CVE-2023-23752: 
Joomla vulnerability analysis and mitigation

An authentication bypass vulnerability (CVE-2023-23752) was discovered in Joomla! versions 4.0.0 through 4.2.7. The vulnerability, reported by Zewei Zhang from NSFOCUS TIANJI Lab on February 13, 2023, allows unauthorized access to webservice endpoints due to improper access checks. The issue was fixed with the release of version 4.2.8 on February 16, 2023 (Joomla Advisory).
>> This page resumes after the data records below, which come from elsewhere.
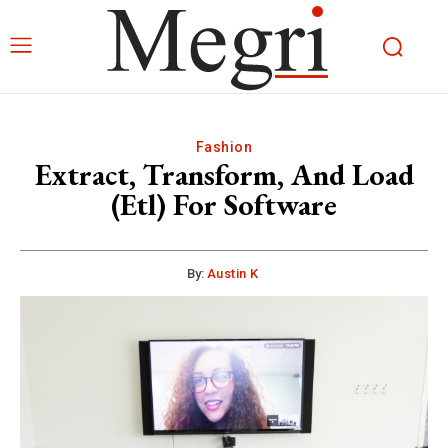
Fashion
Extract, Transform, And Load
(Etl) For Software
By:
Austin K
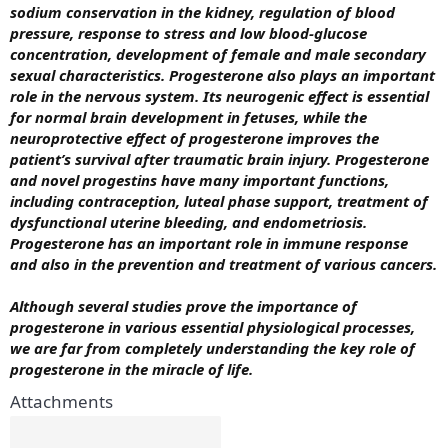
sodium conservation in the kidney, regulation of blood
pressure, response to stress and low blood-glucose
concentration, development of female and male secondary
sexual characteristics. Progesterone also plays an important
role in the nervous system. Its neurogenic effect is essential
for normal brain development in fetuses, while the
neuroprotective effect of progesterone improves the
patient’s survival after traumatic brain injury.
Progesterone
and novel progestins have many important functions,
including contraception, luteal phase support, treatment of
dysfunctional uterine bleeding, and endometriosis.
Progesterone has an important role in immune response
and also in the prevention and treatment of various cancers.
Although several studies prove the importance of
progesterone in various essential physiological processes,
we are far from completely understanding the key role of
progesterone in the miracle of life.
Attachments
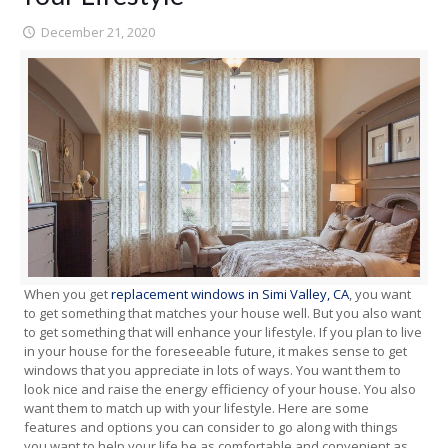
December 21, 2020
When you get
replacement windows in Simi Valley, CA
, you want
to get something that matches your house well. But you also want
to get something that will enhance your lifestyle. If you plan to live
in your house for the foreseeable future, it makes sense to get
windows that you appreciate in lots of ways. You want them to
look nice and raise the energy efficiency of your house. You also
want them to match up with your lifestyle. Here are some
features and options you can consider to go along with things
you want to help your life be as comfortable and convenient as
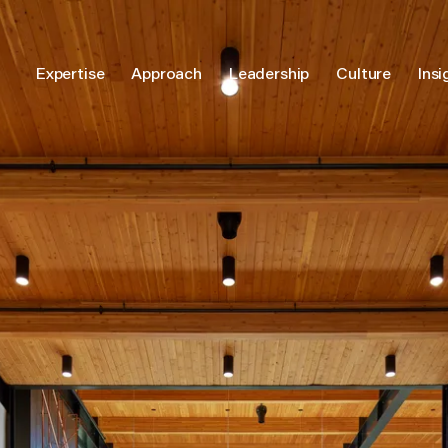
Expertise
Approach
Leadership
Culture
Insi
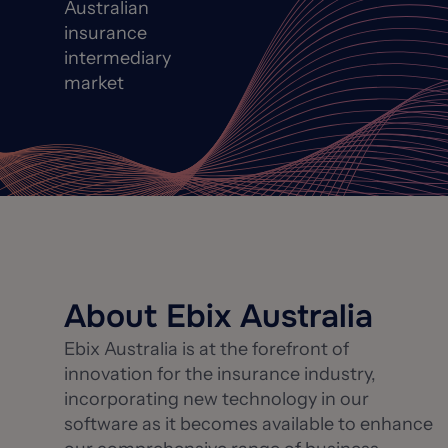
Australian
insurance
intermediary
market
About Ebix Australia
Ebix Australia is at the forefront of
innovation for the insurance industry,
incorporating new technology in our
software as it becomes available to enhance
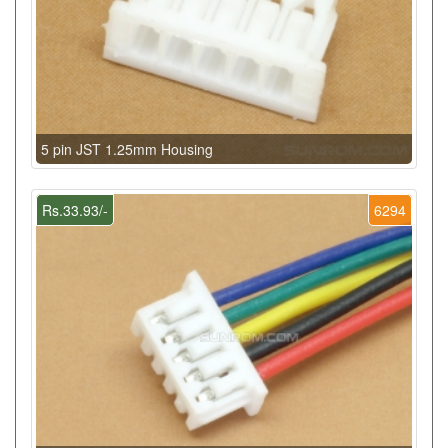
5 pin JST 1.25mm Housing
Rs.33.93/-
6294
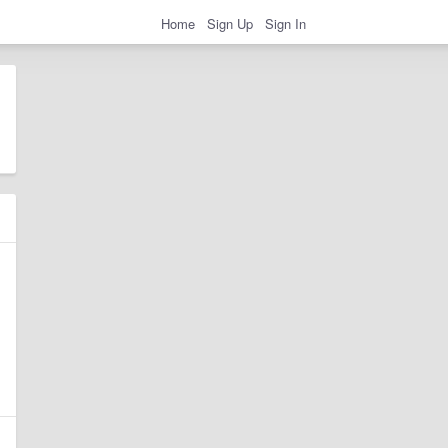
Home
Sign Up
Sign In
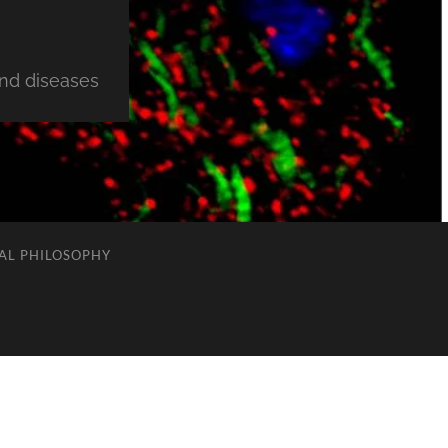
and diseases
AL PHILOSOPHY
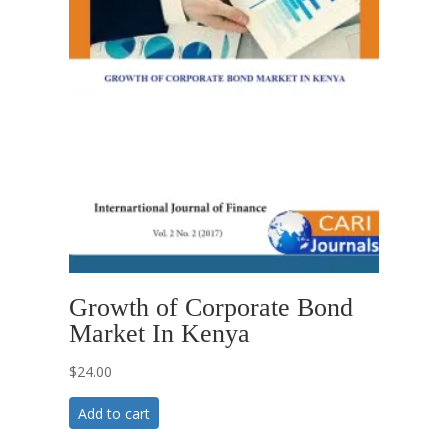
Growth of Corporate Bond
Market In Kenya
$
24.00
Add to cart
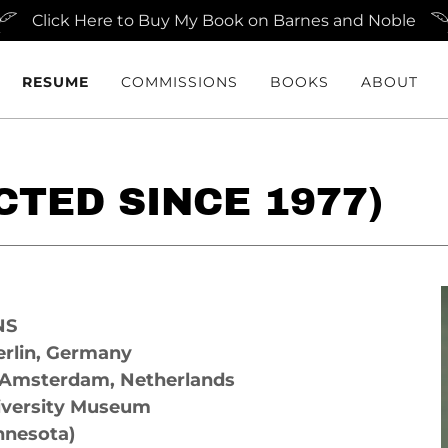
Click Here to Buy My Book on Barnes and Noble
RESUME
COMMISSIONS
BOOKS
ABOUT
TED SINCE 1977)
NS
rlin, Germany
 Amsterdam, Netherlands
iversity Museum
nnesota)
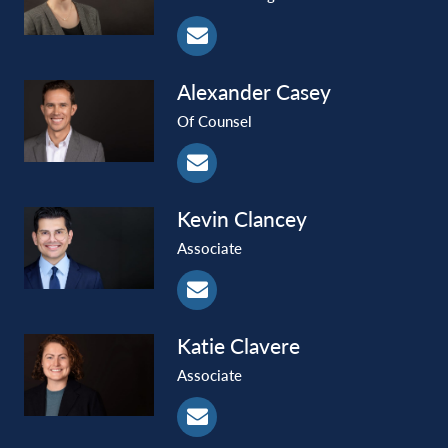
Alexander
Casey
Of Counsel
Kevin
Clancey
Associate
Katie
Clavere
Associate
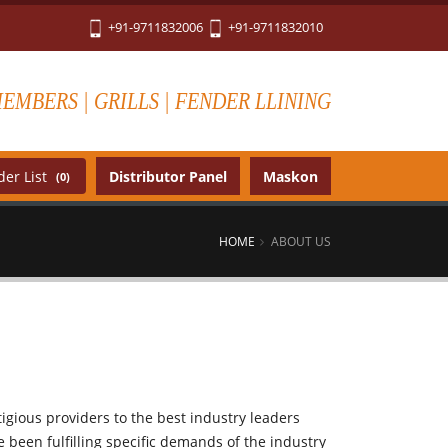
+91-9711832006
+91-9711832010
MEMBERS | GRILLS | FENDER LLINING
er List
Distributor Panel
Maskon
(0)
HOME
ABOUT US
igious providers to the best industry leaders
been fulfilling specific demands of the industry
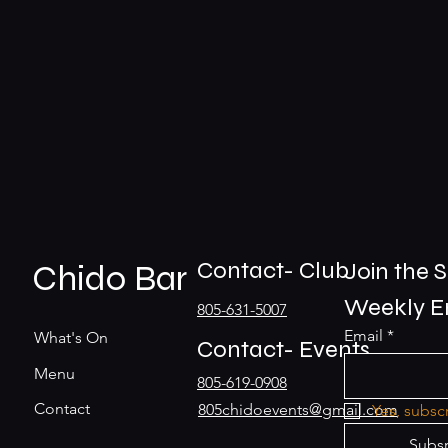
Contact- Club
Chido Bar
Join the S
Weekly En
805-631-5007
Email
*
What's On
Contact- Events
Menu
805-619-0908
Contact
805chidoevents@gmail.com
Yes, subsc
Subs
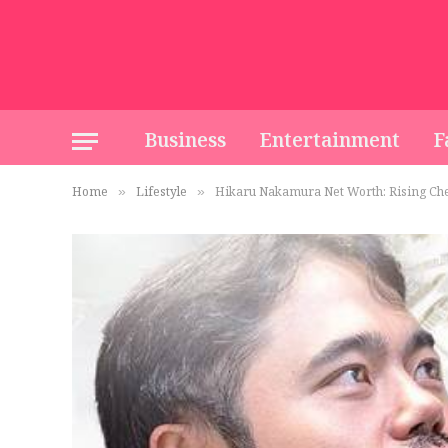
Business
Entertainment
F
Home
Lifestyle
Hikaru Nakamura Net Worth: Rising Ches
»
»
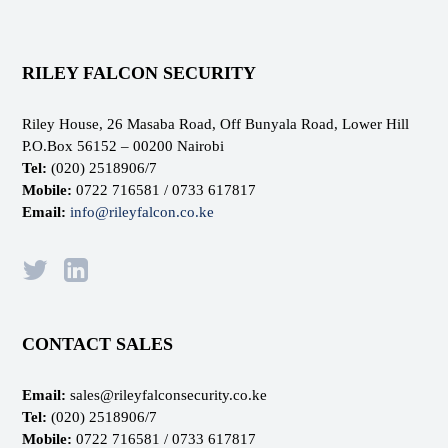
RILEY FALCON SECURITY
Riley House, 26 Masaba Road, Off Bunyala Road, Lower Hill
P.O.Box 56152 – 00200 Nairobi
Tel:
(020) 2518906/7
Mobile:
0722 716581 / 0733 617817
Email:
info@rileyfalcon.co.ke
CONTACT SALES
Email:
sales@rileyfalconsecurity.co.ke
Tel:
(020) 2518906/7
Mobile:
0722 716581 / 0733 617817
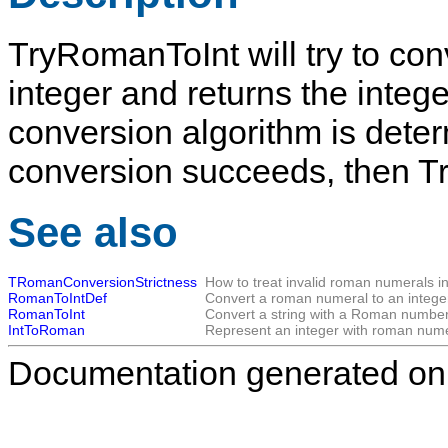
TryRomanToInt
will try to c
integer and returns the integ
conversion algorithm is dete
conversion succeeds, then
T
See also
TRomanConversionStrictness
How to treat invalid roman numerals i
RomanToIntDef
Convert a roman numeral to an intege
RomanToInt
Convert a string with a Roman number t
IntToRoman
Represent an integer with roman nume
Documentation generated on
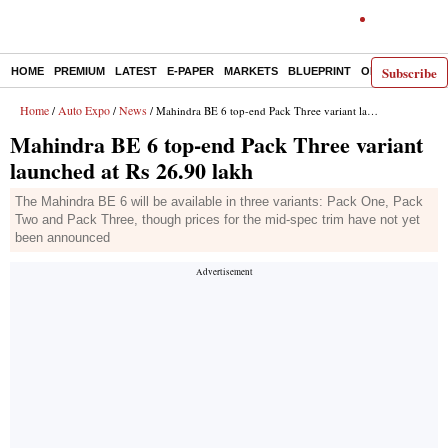
Subscribe
HOME
PREMIUM
LATEST
E-PAPER
MARKETS
BLUEPRINT
OPINION
THE 
Home
Auto Expo
News
/
/
/ Mahindra BE 6 top-end Pack Three variant launched at Rs 26.90 lakh
Mahindra BE 6 top-end Pack Three variant
launched at Rs 26.90 lakh
The Mahindra BE 6 will be available in three variants: Pack One, Pack
Two and Pack Three, though prices for the mid-spec trim have not yet
been announced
The vulnerability is characterized by an improper access check mechanism that allows unauthenticated users to access webservice endpoints. It received a CVSS v3.1 base score of 5.3 (Medium) with the vector string CVSS:3.1/AV:N/AC:L/PR:N/UI:N/S:U/C:L/I:N/A:N, indicating network accessibility, low attack complexity, and no required privileges or user interaction (NVD).

The vulnerability allows attackers to access sensitive information about Joomla installations, including system configuration details and MySQL database credentials in plaintext. This access could potentially lead to unauthorized database access and further system compromise (SentinelOne).

The primary mitigation is to upgrade to Joomla! version 4.2.8 or later. CISA has set a due date of January 29, 2024, for federal agencies to apply the vendor-provided mitigations (CISA Alert).